Mas, ao contrário da Itália, a presença em França das atletas comandadas pela técnica Michelle Kerr não servirá para compensar um tropeção dos homens, muito mais acostumados a ficar de fora do Campeonato do Mundo, competição que não disputam desde 1998.

Scott Booth, ex-jogador do Aberdeen e do Borussia Dortmund, fazia parte da seleção escocesa na época. Hoje, ele treina as jogadoras do Glasgow City, que chegou aos quartos de final da Liga dos Campeões em 2015 e conquistou os últimos 12 títulos nacionais.

Segundo Booth, o futebol feminino está em pleno desenvolvimento na Escócia. "Tudo que está à volta melhorou e tornou-se muito mais importante nos últimos três, quatro anos", afirmou à AFP. "A cada temporada, um grande clube cria a sua equipa feminina. Isso ajuda muito".

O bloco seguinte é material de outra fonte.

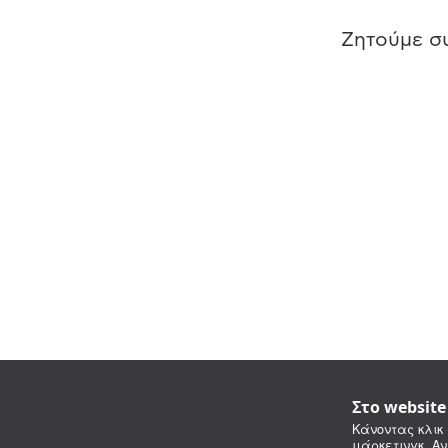
Ζητούμε συ
Στο websit
Κάνοντας κλικ 
μάρκετινγκ. Αν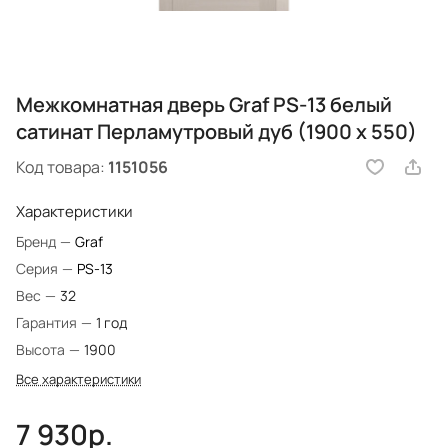
Межкомнатная дверь Graf PS-13 белый
сатинат Перламутровый дуб (1900 х 550)
Код товара:
1151056
Характеристики
Бренд
—
Graf
Серия
—
PS-13
Вес
—
32
Гарантия
—
1 год
Высота
—
1900
Все характеристики
7 930р.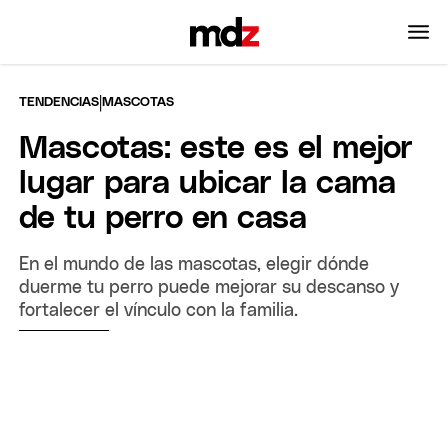
|
TENDENCIAS
MASCOTAS
Mascotas: este es el mejor
lugar para ubicar la cama
de tu perro en casa
En el mundo de las mascotas, elegir dónde
duerme tu perro puede mejorar su descanso y
fortalecer el vínculo con la familia.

Esta constatação é idêntica na Itália, onde a Juventus, o Milan e a Roma recentemente começaram a disputar a primeira divisão feminina, dando um sopro de ar fresco à competição.

"É fundamental, porque no plano mediático começámos a falar do futebol feminino. Já existia antes, mas se ninguém fala de ti, é como se tu não existisses", explicou Bertolini.

E a sua seleção está a colher os frutos. "Temos mais recursos. As jovens italianas estão numa situação de evolução profissional, de desenvolvimento do seu talento", garantiu.

"Grande impulso"

O cenário é diferente na China, onde a equipa feminina, finalista do Mundial em 1999 e que alcançou os quartos de final da competição três vezes, conseguiu sempre resultados superiores à seleção masculina, com apenas uma aparição em Mundiais (2002).

Mesmo assim, as jogadoras chinesas não provocam grande entusiasmo no seu país, como lamentou recentemente a atacante Wang Shuang na rede social Weibo.

O site Tencent Sports, muito popular na China, apoiou a declaração da jogadora do PSG, afirmando que "os adeptos só se lembram do futebol feminino quando a equipa masculina perde".

A Itália passa por momento parecido e tem como objetivo fazer com que o interesse em relação à seleção feminina ultrapasse o quadro anedótico de uma comparação com o fiasco masculino.

"Em todos os desportos, quando a seleção está bem, isso dá um impulso. Se jogarmos bem, se vencermos, se chegarmos aos oitavos de final, acho que daremos um grande impulso e que muitas meninas vão começar a jogar", espera Milena Bertolini.